When walking through an airport near a bookstore on a business trip, I spotted a book cover that caught my eye. Being a self proclaimed “Meeting Maven”, I was drawn to this book because it promised to help managers have shorter meetings. I bought it.
Settling into my seat to read for what I thought would be an enlightening few hours, I was sorely disappointed. The gist of the book was that, in order to have shorter meetings, the meeting leader must prevent others from talking! The author thought people expressing an opinion or sharing their ideas was the problem and that severely limiting the opportunity would be the solution!
This is a good solution??? It reminded me of a saying from Interaction Associates – if you can’t get agreement on the problem, you probably won’t get agreement on the solution. I didn’t agree with the problem or his solution. People exchanging information and ideas is the reason to call a meeting – if the purpose and intended results are clear.
Yes, many meetings are too long – but the problem could be one of the following:
- The meeting is boring and it just seems too long. Enliven it!
- The meeting is too long, but it may be due to poor planning and leadership.
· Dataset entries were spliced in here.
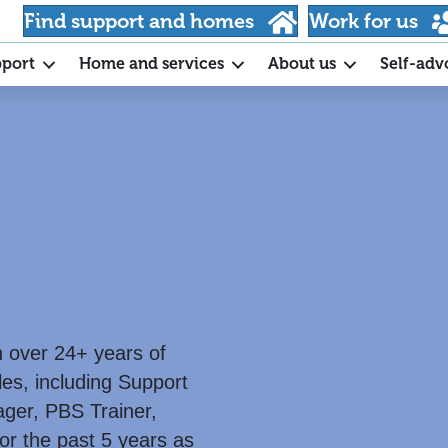
Find support and homes
Work for us
pport
Home and services
About us
Self-adv
th over 24+ years of
les, including Support
ger, PBS Trainer,
or the past 5 years as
- The time is being used for sharing “reports” (which should be written and e-mailed.) instead of solving problems together or seeking ways to innovate.
- There’s a lot of discussion but no decisions – See my previous BLOG post about “discuss” being a dangerous word on an agenda.
Next time you want to have a shorter meeting, have a clear reason to call it, the right people in the room, a structured approach to solving a problem or developing new approaches, a good facilitative leader (or neutral facilitator) and a timekeeper. Time is valuable and can be an incentive to have more productive, if not just shorter, meetings.